About 2 miles from home, sanctuary, gin and painkillers we encounter the young and ethereally beautiful Theo, a neighbour’s son, in his tractor … he looks a bit like Legolas from Lord of the Rings but with wellies on. By now I’m gesticulating wildly at him to get him to shut the engine off as Tommy has developed a chronic case of Tractor Allergy and I’ve lost all feeling in my hands. Theo obligingly cuts the engine and smiles as we whistle past sideways, a flying, foaming, sweaty mess. I shout my thanks and Laura Groom shouts “you’ve lost your tissue!” Laura Groom and Dude are still with us, keeping a discreet distance behind in the downdraft of our foaming sweat (poor woman, it gets worse).

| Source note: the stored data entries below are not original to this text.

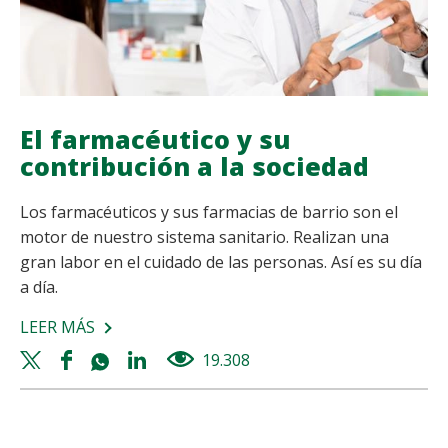
El farmacéutico y su
contribución a la sociedad
Los farmacéuticos y sus farmacias de barrio son el
motor de nuestro sistema sanitario. Realizan una
gran labor en el cuidado de las personas. Así es su día
a día.
LEER MÁS
SOBRE
EL
Twitter
Facebook
Whatsapp
Linkedin
19.308
views
FARMACÉUTICO
share
share
share
share
Y
SU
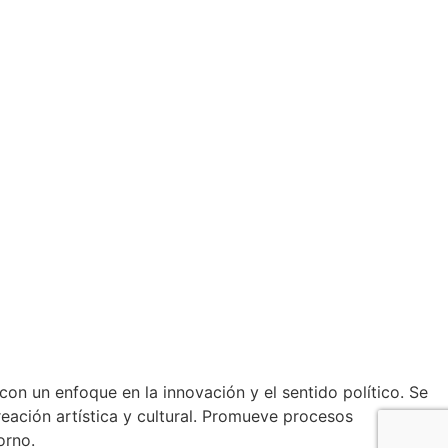
con un enfoque en la innovación y el sentido político. Se
creación artística y cultural. Promueve procesos
orno.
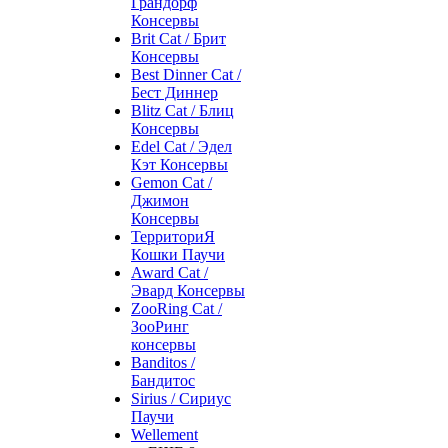
Грандорф
Консервы
Brit Cat / Брит
Консервы
Best Dinner Cat /
Бест Диннер
Blitz Cat / Блиц
Консервы
Edel Cat / Эдел
Кэт Консервы
Gemon Cat /
Джимон
Консервы
ТерриториЯ
Кошки Паучи
Award Cat /
Эвард Консервы
ZooRing Cat /
ЗооРинг
консервы
Banditos /
Бандитос
Sirius / Сириус
Паучи
Wellement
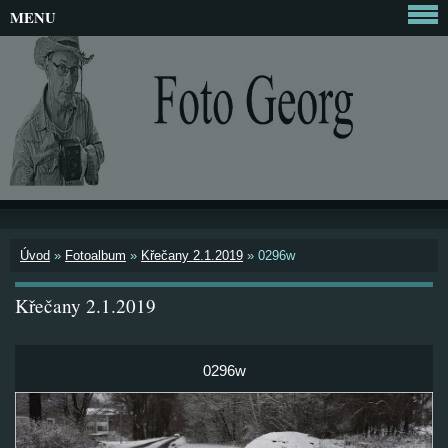
MENU
Úvod
»
Fotoalbum
»
Křečany 2.1.2019
»
0296w
Křečany 2.1.2019
0296w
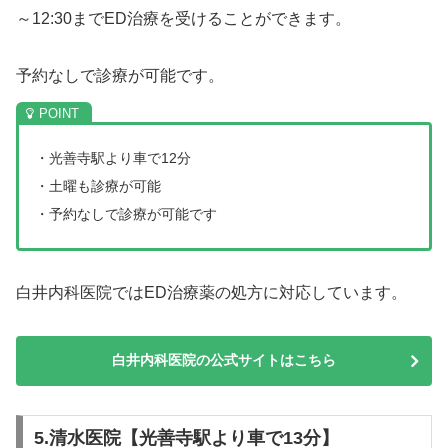
～12:30までED治療を受けることができます。
予約なしで診療が可能です。
・光善寺駅より車で12分
・土曜も診療が可能
・予約なしで診療が可能です
白井内科医院ではED治療薬の処方に対応しています。
白井内科医院の公式サイトはこちら
5.清水医院【光善寺駅より車で13分】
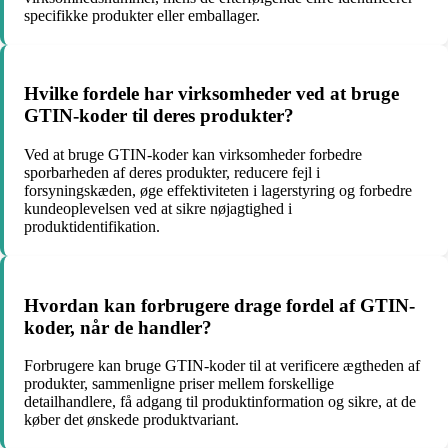
specifikke produkter eller emballager.
Hvilke fordele har virksomheder ved at bruge
GTIN-koder til deres produkter?
Ved at bruge GTIN-koder kan virksomheder forbedre
sporbarheden af deres produkter, reducere fejl i
forsyningskæden, øge effektiviteten i lagerstyring og forbedre
kundeoplevelsen ved at sikre nøjagtighed i
produktidentifikation.
Hvordan kan forbrugere drage fordel af GTIN-
koder, når de handler?
Forbrugere kan bruge GTIN-koder til at verificere ægtheden af
produkter, sammenligne priser mellem forskellige
detailhandlere, få adgang til produktinformation og sikre, at de
køber det ønskede produktvariant.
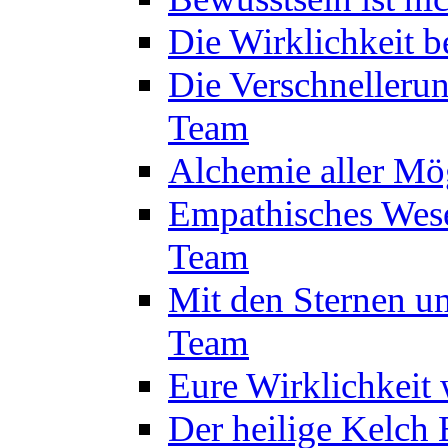
Die Wirklichkeit 
Die Verschnelleru
Team
Alchemie aller Mö
Empathisches Wese
Team
Mit den Sternen um
Team
Eure Wirklichkeit
Der heilige Kelch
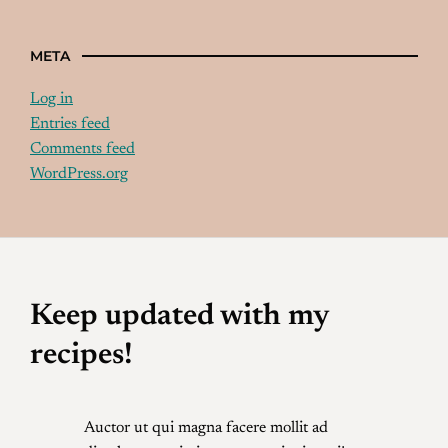
META
Log in
Entries feed
Comments feed
WordPress.org
Keep updated with my
recipes!
Auctor ut qui magna facere mollit ad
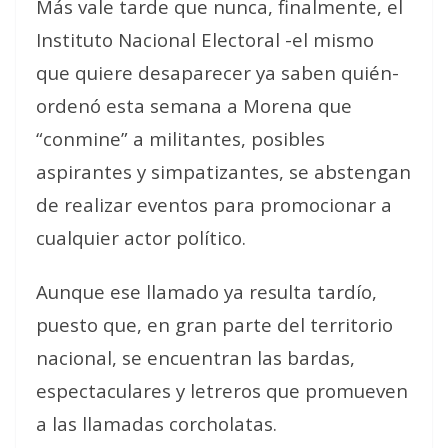
Más vale tarde que nunca, finalmente, el
Instituto Nacional Electoral -el mismo
que quiere desaparecer ya saben quién-
ordenó esta semana a Morena que
“conmine” a militantes, posibles
aspirantes y simpatizantes, se abstengan
de realizar eventos para promocionar a
cualquier actor político.
Aunque ese llamado ya resulta tardío,
puesto que, en gran parte del territorio
nacional, se encuentran las bardas,
espectaculares y letreros que promueven
a las llamadas corcholatas.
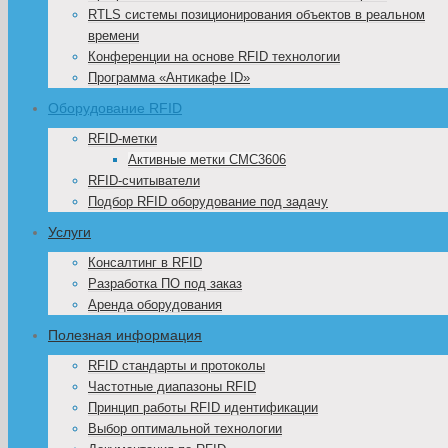
RTLS системы позиционирования объектов в реальном
времени
Конференции на основе RFID технологии
Программа «Антикафе ID»
Оборудование RFID
RFID-метки
Активные метки CMC3606
RFID-считыватели
Подбор RFID оборудование под задачу
Услуги
Консалтинг в RFID
Разработка ПО под заказ
Аренда оборудования
Полезная информация
RFID стандарты и протоколы
Частотные диапазоны RFID
Принцип работы RFID идентификации
Выбор оптимальной технологии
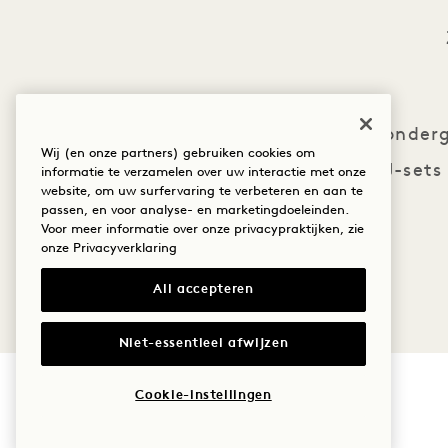
Als de zon onder
Wij (en onze partners) gebruiken cookies om
DJ-sets
informatie te verzamelen over uw interactie met onze
website, om uw surfervaring te verbeteren en aan te
passen, en voor analyse- en marketingdoeleinden.
Voor meer informatie over onze privacypraktijken, zie
onze
Privacyverklaring
All accepteren
Niet-essentieel afwijzen
Cookie-instellingen
1 Hotel Copenhagen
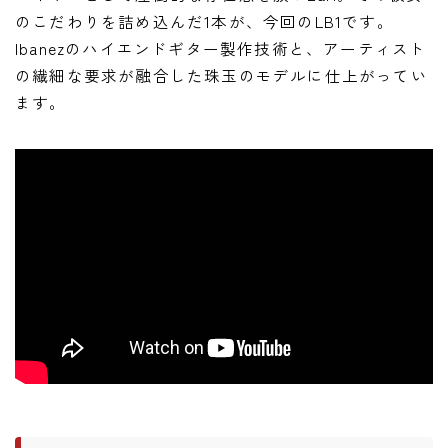
のこだわりを詰め込んだ1本が、今回のLB1です。
Ibanezのハイエンドギター製作技術と、アーティスト
の繊細な要求が融合した珠玉のモデルに仕上がってい
ます。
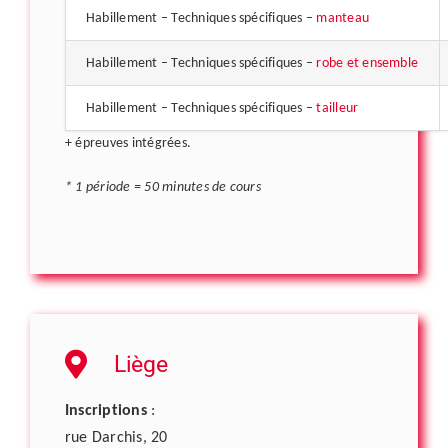
Habillement – Techniques spécifiques –
manteau
Habillement – Techniques spécifiques –
robe et ensemble
Habillement – Techniques spécifiques –
tailleur
+ épreuves intégrées.
* 1 période = 50 minutes de cours
Liège
Inscriptions
:
rue Darchis, 20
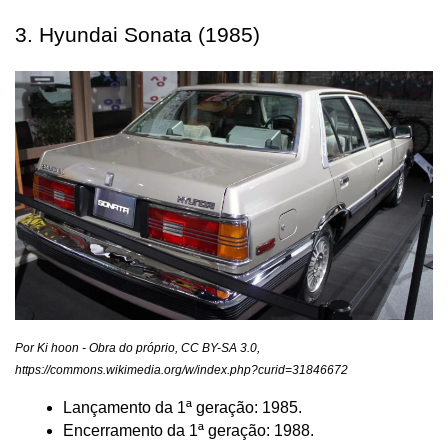
3. Hyundai Sonata (1985)
Por Ki hoon - Obra do próprio, CC BY-SA 3.0, 
https://commons.wikimedia.org/w/index.php?curid=31846672
Lançamento da 1ª geração: 1985.
Encerramento da 1ª geração: 1988.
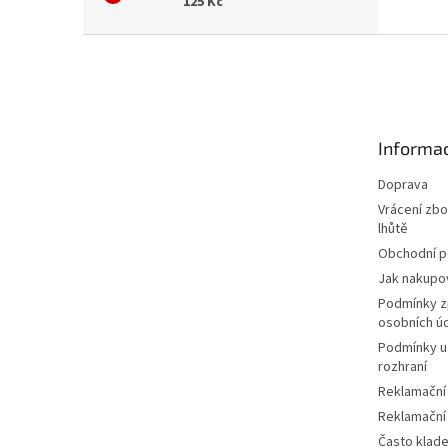
125 Kč
Z
á
p
a
t
Informac
í
Doprava
Vrácení zbo
lhůtě
Obchodní 
Jak nakupo
Podmínky z
osobních ú
Podmínky u
rozhraní
Reklamační
Reklamační
Často klad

I ponder this new intel for a second before shouting back “I haven’t got a tissue” and turning I catch sight of shredded bits of what can only be my panty liner as they fly out like confetti behind us … my jeans have split under duress … in their defence they are about 15yrs old and right now I’m probably very close to making fire such is the friction quotient in that saddle - my backside feels like I’ve spent 2 weeks in Aya Napa on Rohypnol.

Exactly two hours and eleven torturous minutes later I drop like a stone to the floor on the yard, crooked and bent, broken in fact. The jeans look like Kanye West has had a go at them for his SS20 show and I’m unable to sit or stand fully upright.

Tommy, on the other hand, looks delighted (if not a little sweaty) with his outing. Laura Groom kindly washes the g*t off and I put him back out … back in the garden where I found him and where, frankly, if I’d had any sense, I should have left him well enough alone.